Und dann schlägt sie, die Stunde der Rechtspopulisten, Raubtierkapitalisten und Antichristen – und sie drängen an die Macht, um wieder finsterstes Mittelalter über alle wissenschaftlichen, künstlerischen und sozialen Werte und Errungenschaften von Generation zu breiten. Um wie Sektenführer wieder die einzige „Wahrheit“ und Lebensart zu verkünden – und um ungestört die Menschheit und ihre natürlichen Ressourcen auszurauben.
 
Solange bis es kracht. Weil es krachen muss. Bis wieder Tod und Zerstörung wüten, Zivilisation, Natur und Biodiversität unrettbar verloren sind und sich die dominante Spezies dieses Planeten in Kriegen extrem dezimiert oder gar auslöscht. „Wenn du denkst, Bildung ist teuer, dann warte mal ab, wie viel Ignoranz erst kosten wird“, stellte schon Barack Obama treffend fest.
 

Bildung – und dazu gehört auch Geschichtswissen – ist das beste Gegenmittel wieder rechts-autoritäre Entwicklungen in Staat und Gesellschaft.

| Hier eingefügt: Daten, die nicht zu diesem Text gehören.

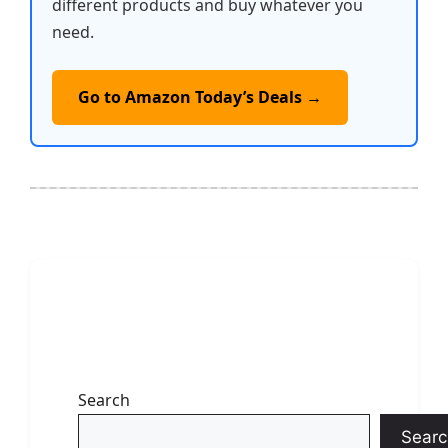
different products and buy whatever you
need.
Go to Amazon Today’s Deals →
Search
Searc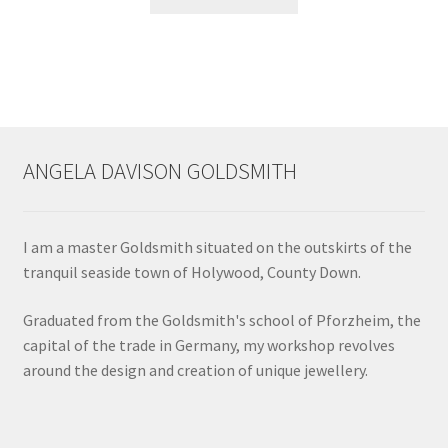
product
has
multiple
variants.
The
options
may
ANGELA DAVISON GOLDSMITH
be
chosen
on
I am a master Goldsmith situated on the outskirts of the
the
tranquil seaside town of Holywood, County Down.
product
page
Graduated from the Goldsmith's school of Pforzheim, the
capital of the trade in Germany, my workshop revolves
around the design and creation of unique jewellery.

Dies meint auch Zeithistoriker Oliver Rathkolb, der angesichts zunehmendem Einflusses von Rechtspopulisten das Heraufdämmern eines neuen autoritären Jahrhunderts in Europa befürchtet und deshalb im Rahmen des Gedenk- und Erinnerungsjahres 2018 mit der Uni Wien und der Bonner Zentrale für politische Bildung (BpB) zu einer Fachkonferenz vom 5. bis 7. September in Schloss Eckartsau, NÖ, einlädt, welcher die demokratische Entwicklung im 20. Jahrhundert mit den geschichtlich großen Diktaturen und Totalitarismen vergleicht.
 
„Die Grundkenntnis zentraler demokratiehistorischer Entwicklungen in der Vergangenheit nimmt massiv ab“, so Rathkolb über Studien aus mehreren Ländern inklusive Österreich, die der Durchschnitts-Bevölkerung mangelndes Geschichtswissen attestieren. Nichtwissen sei jedoch genauso gefährlich wie eine unkritische historische Betrachtung und schlussendlich eine Form politischer Apathie. Diese führe dazu, dass Gesellschaften viel leichter in Richtung autoritärer Botschaften mobilisiert werden können.
 
„Mit dem Wissen um die europäische Zwischenkriegszeit und der damaligen Verächtlichmachung der parlamentarischen Demokratie wollen wir mit dieser Tagung den Blick für derartige Entwicklungen schärfen“, die sich heute, jetzt und hier zu wiederholen scheinen, so BpB-Präsident Thomas Krüger in einer Aussendung der Uni Wien.
 
Wo uns diese Entwicklung wirklich hinführen wird, welche mit dem „Verdummungsauftrag“ begann und mit ungebremstem „Wirtschaftsfaschismus“ immer näher an den Abgrund unser Zivilisation führt, ob wir sie einfach in aller Fauldummheit geschehen lassen oder ob wir das „Heft“ wieder in die eigene Hand nehmen – wir, die verbliebenen intelligenten und beherzten Menschen, die sich nicht dem „letzten Tanz auf dem Vulkan“ hingeben wollen – das werden die kommenden ein bis maximal zwei Jahrzehnte entscheiden. Und ob wir dieser Abwärtsspirale mit forcierter Bildung, Information und Aufklärung begegnen – von der ersten Schulstufe bis ins hohe Alter. Möge die Übung gelingen.